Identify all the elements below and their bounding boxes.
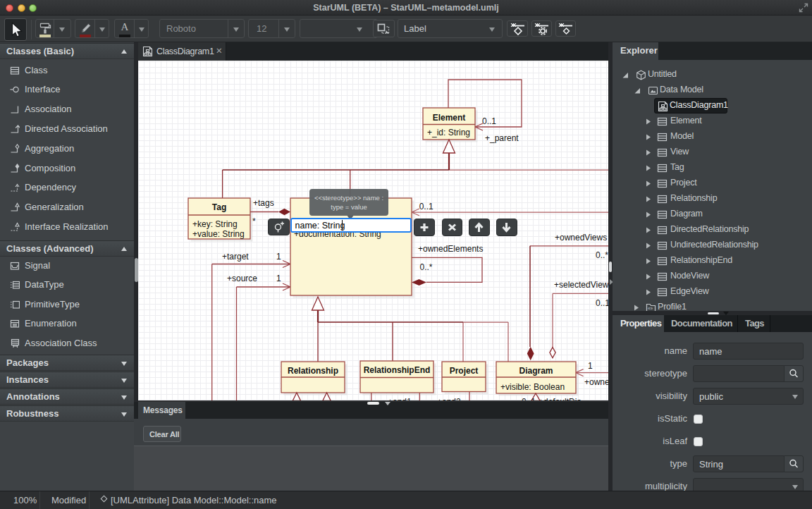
svg-text:+end1: +end1: [388, 397, 412, 400]
svg-text:+source: +source: [227, 274, 257, 283]
svg-text:+target: +target: [222, 252, 249, 262]
svg-text:0..1: 0..1: [482, 116, 496, 126]
svg-text:Relationship: Relationship: [288, 366, 338, 376]
svg-text:«»: «»: [648, 306, 653, 311]
svg-text:+ownedViews: +ownedViews: [555, 233, 607, 243]
svg-text:0..1: 0..1: [419, 202, 433, 211]
svg-text:+tags: +tags: [253, 198, 274, 208]
svg-text:0..1: 0..1: [522, 397, 536, 400]
svg-text:0..*: 0..*: [596, 250, 608, 260]
svg-text:1: 1: [588, 361, 593, 371]
svg-text:+ownedDiag: +ownedDiag: [584, 377, 608, 387]
svg-text:Diagram: Diagram: [519, 366, 553, 376]
svg-text:Element: Element: [433, 113, 466, 123]
svg-text:+ownedElements: +ownedElements: [418, 244, 483, 254]
svg-text:+visible: Boolean: +visible: Boolean: [500, 382, 565, 392]
svg-text:+key: String: +key: String: [192, 219, 238, 229]
svg-text:*: *: [252, 216, 256, 226]
svg-text:Tag: Tag: [212, 202, 226, 212]
svg-text:+selectedViews: +selectedViews: [554, 280, 608, 290]
svg-text:1: 1: [276, 252, 281, 262]
svg-text:RelationshipEnd: RelationshipEnd: [364, 365, 431, 375]
svg-text:0..1: 0..1: [596, 298, 608, 308]
svg-text:+end2: +end2: [437, 397, 461, 400]
svg-text:+value: String: +value: String: [192, 229, 245, 239]
svg-text:+_id: String: +_id: String: [427, 128, 470, 137]
svg-text:+_parent: +_parent: [485, 133, 519, 143]
svg-text:+defaultDia: +defaultDia: [539, 397, 582, 400]
svg-text:0..*: 0..*: [420, 262, 433, 272]
svg-text:1: 1: [276, 274, 281, 283]
svg-text:Project: Project: [450, 366, 479, 376]
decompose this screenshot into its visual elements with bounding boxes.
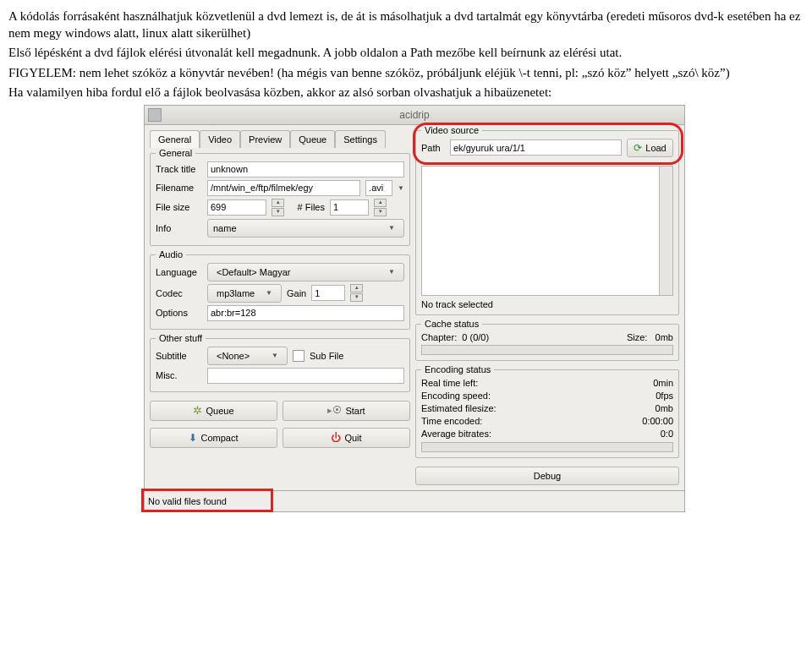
- tab-general[interactable]: General: [150, 130, 200, 148]
- cache-progress-bar: [421, 345, 673, 355]
- chevron-down-icon[interactable]: ▼: [398, 184, 404, 192]
- no-track-label: No track selected: [421, 299, 673, 309]
- gain-input[interactable]: [311, 285, 345, 301]
- tab-bar: General Video Preview Queue Settings: [150, 130, 410, 148]
- chevron-down-icon: ▼: [388, 268, 395, 276]
- language-label: Language: [156, 267, 202, 277]
- doc-paragraph: A kódolás forrásaként használhatjuk közv…: [8, 8, 804, 41]
- avgbit-value: 0:0: [661, 429, 673, 439]
- power-icon: ⏻: [331, 432, 341, 444]
- language-select[interactable]: <Default> Magyar▼: [207, 263, 404, 281]
- tab-preview[interactable]: Preview: [240, 130, 290, 148]
- subfile-checkbox[interactable]: [293, 350, 304, 362]
- play-icon: ▸⦿: [327, 405, 342, 416]
- info-button[interactable]: name▼: [207, 219, 404, 238]
- filename-label: Filename: [156, 183, 202, 193]
- avgbit-label: Average bitrates:: [421, 429, 491, 439]
- other-pane: Other stuff Subtitle <None>▼ Sub File Mi…: [150, 338, 410, 392]
- filesize-label: File size: [156, 202, 202, 212]
- ext-select[interactable]: [365, 180, 392, 196]
- cache-size-label: Size:: [627, 332, 647, 342]
- options-label: Options: [156, 308, 202, 318]
- subfile-label: Sub File: [310, 351, 343, 361]
- highlight-annotation: [413, 123, 683, 165]
- timeenc-label: Time encoded:: [421, 416, 482, 426]
- doc-paragraph: Ha valamilyen hiba fordul elő a fájlok b…: [8, 85, 804, 101]
- track-title-label: Track title: [156, 164, 202, 174]
- tab-video[interactable]: Video: [200, 130, 240, 148]
- window-title: acidrip: [399, 109, 429, 121]
- numfiles-label: # Files: [289, 202, 325, 212]
- general-pane: General Track title Filename ▼ File size…: [150, 153, 410, 246]
- scrollbar[interactable]: [659, 167, 672, 295]
- options-input[interactable]: [207, 305, 404, 321]
- codec-label: Codec: [156, 288, 202, 298]
- numfiles-stepper[interactable]: ▴▾: [374, 199, 387, 216]
- codec-select[interactable]: mp3lame▼: [207, 284, 282, 303]
- start-button[interactable]: ▸⦿ Start: [283, 401, 410, 421]
- encspeed-label: Encoding speed:: [421, 391, 491, 401]
- download-icon: ⬇: [189, 432, 197, 444]
- numfiles-input[interactable]: [330, 199, 369, 216]
- track-list[interactable]: [421, 166, 673, 296]
- pane-title: Audio: [156, 249, 186, 260]
- compact-button[interactable]: ⬇ Compact: [150, 428, 277, 448]
- chevron-down-icon: ▼: [388, 224, 395, 232]
- estfs-label: Estimated filesize:: [421, 403, 497, 413]
- doc-paragraph: Első lépésként a dvd fájlok elérési útvo…: [8, 45, 804, 62]
- gain-stepper[interactable]: ▴▾: [350, 284, 363, 302]
- tab-queue[interactable]: Queue: [290, 130, 335, 148]
- realtime-label: Real time left:: [421, 378, 478, 388]
- window-menu-icon[interactable]: [148, 108, 162, 122]
- encspeed-value: 0fps: [656, 391, 673, 401]
- filesize-stepper[interactable]: ▴▾: [272, 199, 284, 216]
- doc-paragraph: FIGYELEM: nem lehet szóköz a könyvtár ne…: [8, 65, 804, 82]
- chapter-value: 0 (0/0): [462, 332, 489, 342]
- chapter-label: Chapter:: [421, 332, 457, 342]
- filename-input[interactable]: [207, 180, 360, 196]
- debug-button[interactable]: Debug: [415, 467, 679, 485]
- window-titlebar: acidrip: [144, 105, 685, 124]
- status-bar: No valid files found: [144, 491, 685, 512]
- cache-status-pane: Cache status Chapter: 0 (0/0) Size: 0mb: [415, 324, 679, 361]
- encoding-progress-bar: [421, 442, 673, 452]
- gain-label: Gain: [287, 288, 306, 298]
- pane-title: Encoding status: [421, 364, 494, 374]
- misc-input[interactable]: [207, 368, 404, 384]
- pane-title: Other stuff: [156, 333, 206, 343]
- video-source-pane: Video source Path ⟳ Load No track select…: [415, 130, 679, 315]
- encoding-status-pane: Encoding status Real time left:0min Enco…: [415, 369, 679, 458]
- pane-title: General: [156, 148, 195, 158]
- audio-pane: Audio Language <Default> Magyar▼ Codec m…: [150, 254, 410, 330]
- tab-settings[interactable]: Settings: [335, 130, 386, 148]
- queue-button[interactable]: ✲ Queue: [150, 401, 277, 421]
- chevron-down-icon: ▼: [266, 289, 272, 297]
- filesize-input[interactable]: [207, 199, 266, 216]
- app-body: General Video Preview Queue Settings Gen…: [144, 124, 685, 491]
- cache-size-value: 0mb: [656, 332, 673, 342]
- quit-button[interactable]: ⏻ Quit: [283, 428, 410, 448]
- misc-label: Misc.: [156, 370, 202, 380]
- track-title-input[interactable]: [207, 161, 404, 178]
- subtitle-label: Subtitle: [156, 351, 202, 361]
- subtitle-select[interactable]: <None>▼: [207, 347, 288, 365]
- info-label: Info: [156, 223, 202, 233]
- estfs-value: 0mb: [656, 403, 673, 413]
- pane-title: Cache status: [421, 319, 482, 329]
- chevron-down-icon: ▼: [272, 352, 278, 359]
- realtime-value: 0min: [653, 378, 673, 388]
- timeenc-value: 0:00:00: [642, 416, 673, 426]
- highlight-annotation: [141, 489, 273, 512]
- gear-icon: ✲: [193, 404, 202, 417]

----------

[Task brief]:
If a line in the entries holds the string "progress", count it, then state the total and nothing more.

[Answer box]:
2